Хельмо похлопали по щеке. Он, вздрогнув, очнулся, приподнялся и сразу поёжился от сырого холода, пробравшегося под одежду. Когда только успел задремать? Костер еле теплился. Янгред уже пытался вернуть огонь к жизни, раздувая и щедро подбрасывая хворост.
– А… где та милая монахиня? – Хельмо осоловело осмотрелся.
Они остались одни. Кажется, изморённые воины разошлись по шатрам: кроме отдалённых силуэтов часовых, никого не удалось рассмотреть в сумерках. Не звучало ни песен, ни разговоров, ни лязга приводимого в порядок оружия. Погасли почти все костры, ещё недавно пылавшие вдоль речного русла цепочкой золотистых бусин.
Янгред полуобернулся. Та половина его рыжей головы, которая была ближе к огню, казалась продолжением этого огня. Хельмо протёр кулаками глаза, избавляясь от наваждения, и сел прямее. Янгред повёл бровью и двусмысленно осклабился.
– Приглянулась? Напоминаю: монахини Святой Матери неприкосновенны. И, к слову, по нашим законам, в походах за их девственность отвечает командующий.

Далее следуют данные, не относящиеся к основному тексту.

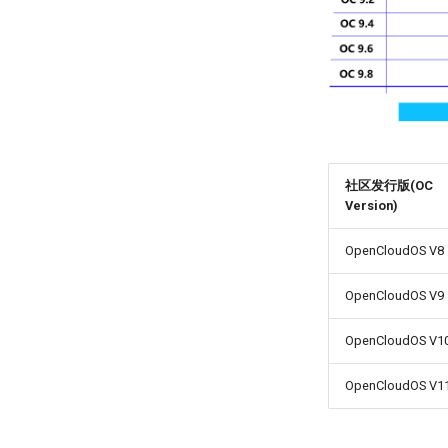
社区发行版(OC
Version)
OpenCloudOS V8
OpenCloudOS V9
OpenCloudOS V1
OpenCloudOS V1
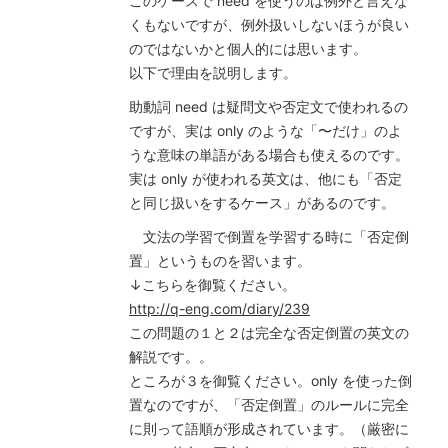
このケースで need を使うのは例外と言えな
くもないですが、例外扱いしないほうが良い
のではないかと個人的には思います。
以下で理由を説明します。
助動詞 need は疑問文や否定文で使われるの
ですが、実は only のような「〜だけ」のよ
うな意味の単語がある場合も使えるのです。
実は only が使われる英文は、他にも「否定
と同じ扱いをするケース」があるのです。
文法の学習で倒置を学習する時に「否定倒
置」というものを習います。
↓こちらを御覧ください。
http://q-eng.com/diary/239
この問題の１と２は完全な否定倒置の英文の
解説です。。
ところが３を御覧ください。only を使った倒
置なのですが、「否定倒置」のルールに完全
に則って語順が形成されています。（厳密に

Хельмо, по-прежнему не до конца проснувшийся, попытался осмыслить слова. Вспомнил синие глаза – единственное, что, кроме тонких пальцев, было доступно взору, пока монахиня обрабатывала его раны. Красивая. Да, воображение рисовало молчаливую девушку красивой, может, потому что она милосердно облегчила боль, от которой Хельмо к моменту возвращения в лагерь уже потихоньку сходил с ума.